Records from a data source:
--- START ---

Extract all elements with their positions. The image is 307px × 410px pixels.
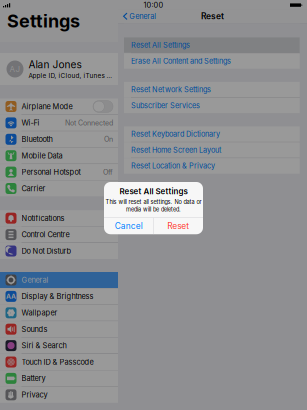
staticText: AA: [6, 292, 16, 300]
button[interactable]: Wallpaper: [0, 305, 118, 321]
staticText: Subscriber Services: [131, 101, 200, 110]
staticText: Off: [103, 168, 113, 176]
button[interactable]: Reset Network Settings: [124, 82, 300, 97]
staticText: Mobile Data: [22, 151, 62, 160]
staticText: Wallpaper: [22, 308, 58, 317]
button[interactable]: General: [118, 10, 156, 23]
staticText: Do Not Disturb: [22, 246, 72, 256]
button[interactable]: Touch ID & Passcode: [0, 354, 118, 370]
button[interactable]: Airplane Mode: [0, 98, 118, 114]
button[interactable]: Subscriber Services: [124, 98, 300, 113]
staticText: Notifications: [22, 214, 64, 223]
staticText: Battery: [22, 374, 46, 383]
staticText: Reset Home Screen Layout: [131, 146, 221, 154]
staticText: On: [104, 135, 113, 144]
button[interactable]: Wi-Fi: [0, 115, 118, 131]
button[interactable]: Reset: [154, 218, 203, 234]
staticText: AJ: [10, 64, 20, 74]
staticText: Erase All Content and Settings: [131, 57, 231, 66]
button[interactable]: Erase All Content and Settings: [124, 53, 300, 69]
button[interactable]: AA: [0, 288, 118, 304]
staticText: Apple ID, iCloud, iTunes & App St...: [28, 72, 114, 80]
staticText: Cancel: [115, 221, 143, 231]
staticText: Not Connected: [65, 119, 113, 127]
button[interactable]: Personal Hotspot: [0, 164, 118, 180]
staticText: Airplane Mode: [22, 102, 72, 111]
staticText: Reset All Settings: [120, 187, 188, 196]
staticText: General: [22, 276, 48, 284]
button[interactable]: Do Not Disturb: [0, 243, 118, 259]
staticText: Reset Network Settings: [131, 85, 211, 94]
button[interactable]: General: [0, 272, 118, 288]
staticText: Siri & Search: [22, 341, 66, 350]
button[interactable]: Bluetooth: [0, 131, 118, 147]
staticText: Personal Hotspot: [22, 168, 80, 177]
button[interactable]: Reset Home Screen Layout: [124, 142, 300, 158]
button[interactable]: Privacy: [0, 387, 118, 403]
staticText: Reset Keyboard Dictionary: [131, 130, 220, 139]
staticText: This will reset all settings. No data or: [106, 199, 202, 206]
staticText: Settings: [7, 10, 80, 32]
staticText: media will be deleted.: [126, 206, 181, 213]
staticText: Display & Brightness: [22, 292, 94, 301]
staticText: 10:00: [144, 0, 164, 10]
staticText: Reset: [167, 221, 189, 231]
button[interactable]: Reset Keyboard Dictionary: [124, 126, 300, 142]
button[interactable]: Carrier: [0, 180, 118, 196]
staticText: Bluetooth: [22, 135, 52, 144]
staticText: Sounds: [22, 325, 48, 334]
button[interactable]: Notifications: [0, 210, 118, 226]
button[interactable]: Cancel: [104, 218, 153, 234]
staticText: Reset: [201, 11, 224, 21]
staticText: Reset Location & Privacy: [131, 162, 215, 170]
button[interactable]: Control Centre: [0, 227, 118, 243]
staticText: Carrier: [22, 184, 46, 193]
staticText: Privacy: [22, 390, 48, 399]
button[interactable]: Battery: [0, 370, 118, 386]
button[interactable]: Reset All Settings: [124, 37, 300, 53]
button[interactable]: Reset Location & Privacy: [124, 158, 300, 174]
staticText: Reset All Settings: [131, 41, 190, 50]
button[interactable]: Siri & Search: [0, 338, 118, 354]
staticText: Wi-Fi: [22, 118, 40, 127]
staticText: Alan Jones: [28, 58, 82, 71]
staticText: Control Centre: [22, 230, 70, 239]
button[interactable]: Mobile Data: [0, 148, 118, 164]
button[interactable]: Sounds: [0, 321, 118, 337]
staticText: General: [129, 12, 156, 21]
staticText: Touch ID & Passcode: [22, 358, 94, 366]
button[interactable]: AJ: [0, 53, 118, 85]
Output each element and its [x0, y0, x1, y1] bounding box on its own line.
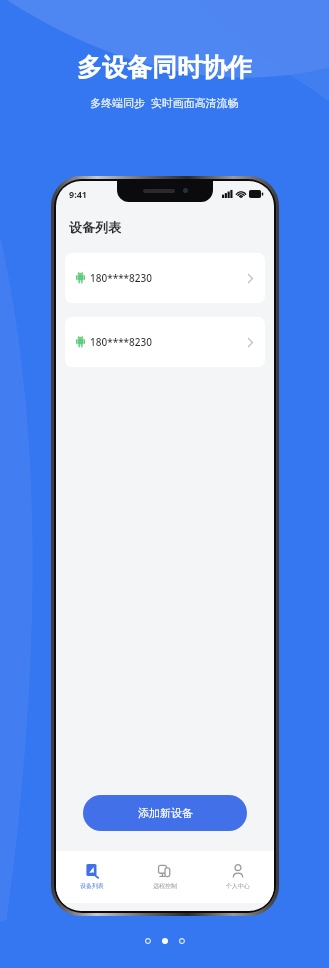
- staticText: 180****8230: [90, 271, 152, 285]
- staticText: 添加新设备: [138, 806, 193, 820]
- staticText: 个人中心: [226, 882, 250, 890]
- button[interactable]: 设备列表: [56, 851, 128, 903]
- staticText: 180****8230: [90, 335, 152, 349]
- staticText: 多设备同时协作: [77, 52, 252, 83]
- staticText: 远程控制: [153, 882, 177, 890]
- button[interactable]: 180****8230: [65, 253, 265, 303]
- staticText: 多终端同步 实时画面高清流畅: [90, 95, 239, 110]
- button[interactable]: 添加新设备: [83, 795, 247, 831]
- button[interactable]: 远程控制: [128, 851, 201, 903]
- staticText: 9:41: [69, 188, 87, 200]
- button[interactable]: 180****8230: [65, 317, 265, 367]
- staticText: 设备列表: [80, 882, 104, 890]
- staticText: 设备列表: [69, 219, 121, 235]
- button[interactable]: 个人中心: [201, 851, 274, 903]
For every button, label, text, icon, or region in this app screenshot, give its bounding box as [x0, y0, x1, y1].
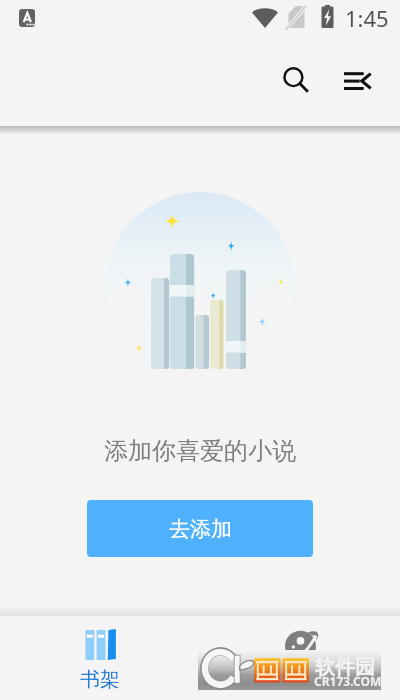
staticText: 去添加 [169, 516, 232, 542]
staticText: 软件园 [315, 655, 375, 680]
staticText: 添加你喜爱的小说 [104, 436, 296, 466]
staticText: 1:45 [345, 3, 389, 33]
button[interactable]: Search [272, 56, 320, 104]
staticText: 发现 [280, 667, 320, 692]
staticText: CR173.COM [314, 673, 382, 689]
staticText: 书架 [80, 667, 120, 692]
button[interactable]: Menu [333, 57, 381, 105]
button[interactable]: 去添加 [87, 500, 313, 557]
button[interactable]: 发现 [200, 616, 400, 700]
button[interactable]: 书架 [0, 616, 200, 700]
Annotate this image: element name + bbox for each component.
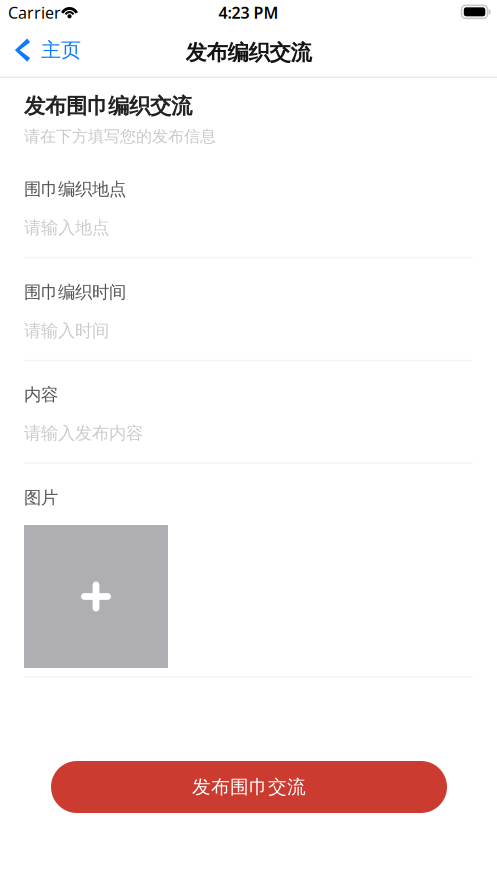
staticText: 发布围巾编织交流 xyxy=(24,93,192,119)
staticText: 围巾编织地点 xyxy=(24,178,126,200)
staticText: 4:23 PM xyxy=(218,2,278,23)
staticText: 内容 xyxy=(24,384,58,405)
staticText: Carrier xyxy=(8,2,61,23)
button[interactable]: 添加图片 xyxy=(24,525,168,668)
staticText: 图片 xyxy=(24,487,58,508)
button[interactable]: 主页 xyxy=(0,28,118,72)
staticText: 请输入发布内容 xyxy=(24,422,143,444)
staticText: 发布围巾交流 xyxy=(192,776,306,798)
staticText: 请输入地点 xyxy=(24,217,109,238)
staticText: 请在下方填写您的发布信息 xyxy=(24,126,216,146)
staticText: 主页 xyxy=(41,38,81,62)
button[interactable]: 发布围巾交流 xyxy=(51,761,447,813)
staticText: 请输入时间 xyxy=(24,320,109,341)
staticText: 围巾编织时间 xyxy=(24,282,126,303)
staticText: 发布编织交流 xyxy=(186,40,312,66)
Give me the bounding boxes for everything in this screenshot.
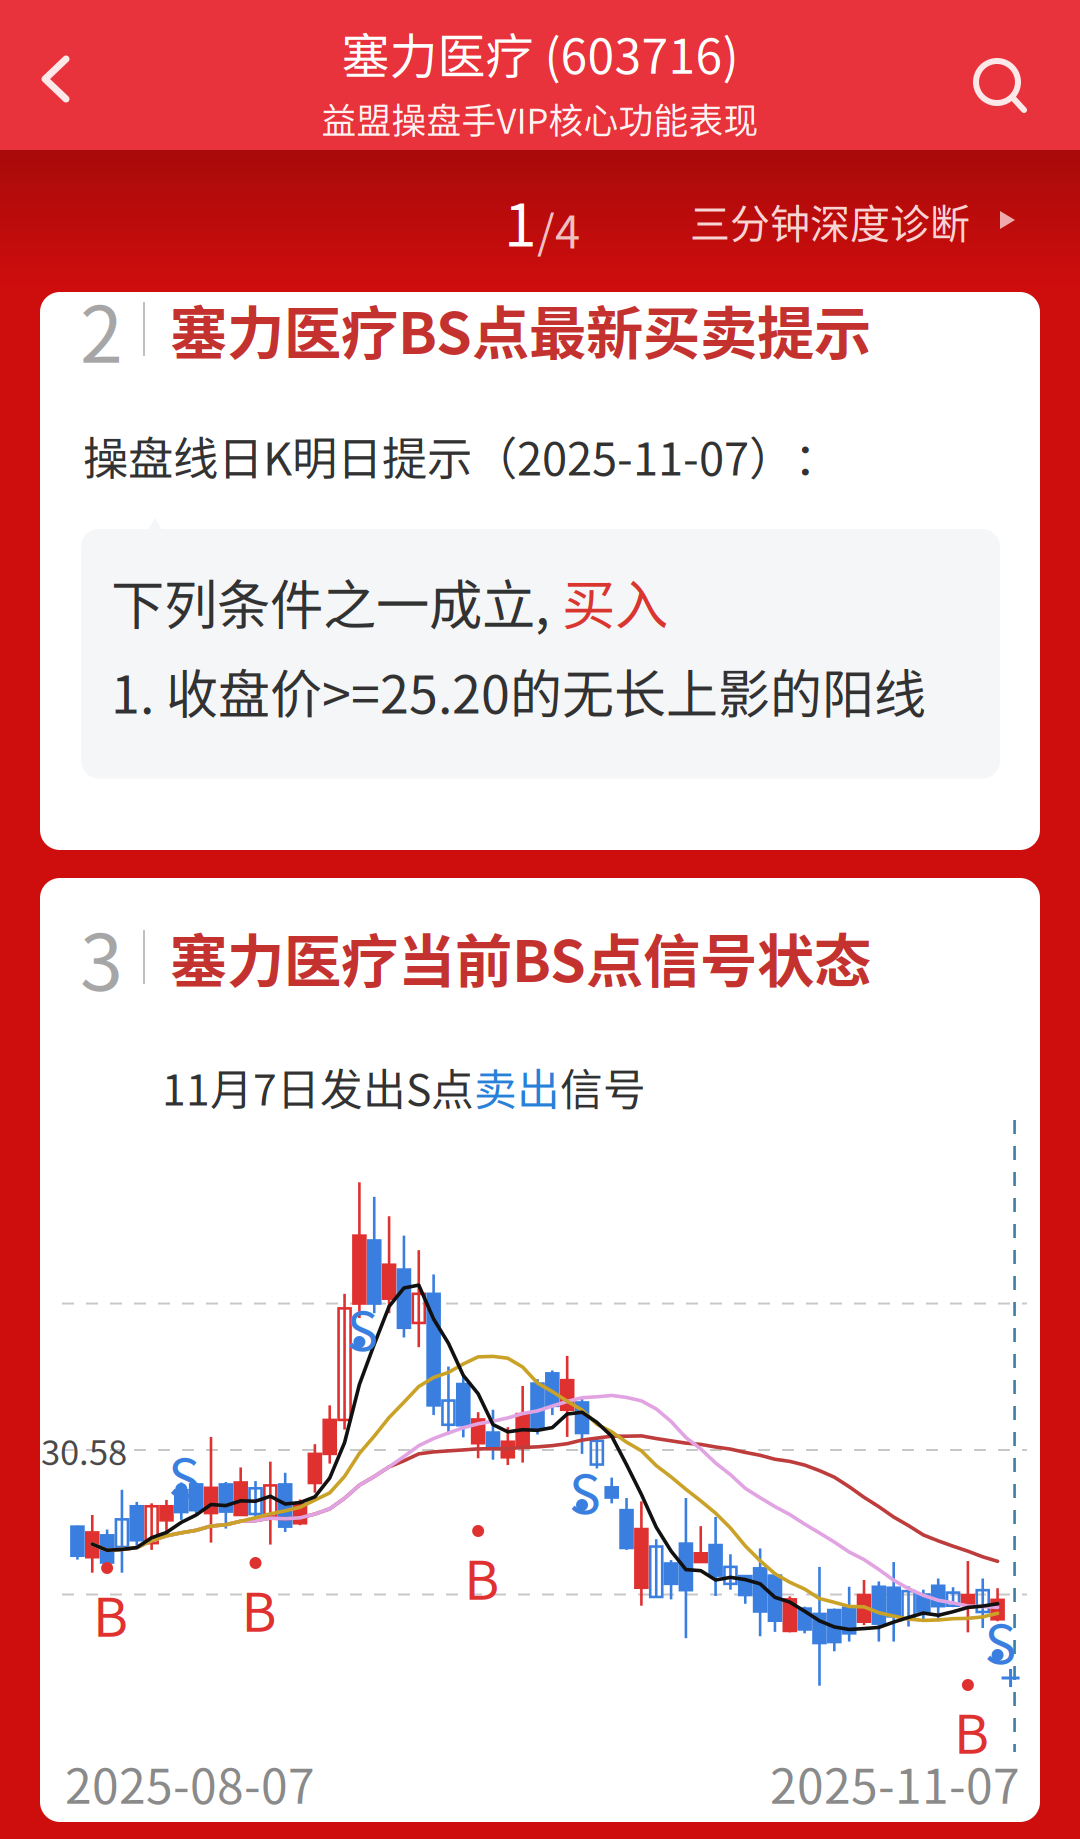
staticText: 买入 — [562, 563, 668, 640]
staticText: 3 — [80, 901, 123, 1013]
staticText: 三分钟深度诊断 — [690, 192, 970, 250]
staticText: 卖出 — [474, 1056, 560, 1118]
staticText: S — [985, 1602, 1017, 1679]
staticText: 2025-08-07 — [65, 1748, 315, 1818]
staticText: B — [954, 1692, 989, 1769]
staticText: 塞力医疗当前BS点信号状态 — [170, 916, 871, 998]
staticText: 11月7日发出S点 — [162, 1056, 474, 1118]
staticText: 2 — [80, 273, 123, 385]
staticText: B — [242, 1570, 276, 1647]
staticText: S — [569, 1452, 601, 1529]
staticText: S — [346, 1289, 378, 1366]
staticText: 30.58 — [41, 1425, 127, 1475]
staticText: 2025-11-07 — [770, 1748, 1020, 1818]
staticText: 益盟操盘手VIP核心功能表现 — [322, 94, 758, 144]
button[interactable]: Back — [0, 29, 112, 121]
button[interactable]: Search — [968, 29, 1080, 121]
staticText: 塞力医疗 (603716) — [342, 18, 738, 88]
staticText: S — [168, 1436, 200, 1513]
staticText: B — [93, 1575, 128, 1652]
staticText: 1 — [504, 178, 537, 264]
button[interactable]: 三分钟深度诊断 — [690, 192, 1018, 250]
staticText: 信号 — [560, 1056, 646, 1118]
staticText: /4 — [537, 196, 580, 261]
staticText: 操盘线日K明日提示（2025-11-07）： — [83, 423, 839, 489]
staticText: B — [464, 1538, 499, 1615]
staticText: 下列条件之一成立, — [111, 563, 562, 640]
staticText: 塞力医疗BS点最新买卖提示 — [170, 288, 871, 370]
staticText: 1. 收盘价>=25.20的无长上影的阳线 — [111, 653, 926, 728]
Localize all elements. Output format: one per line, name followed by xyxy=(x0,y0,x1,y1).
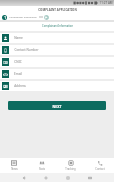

--- END ---

Count every line of the data above where "Content" appears, and give the total only.

[Response to the exercise]
2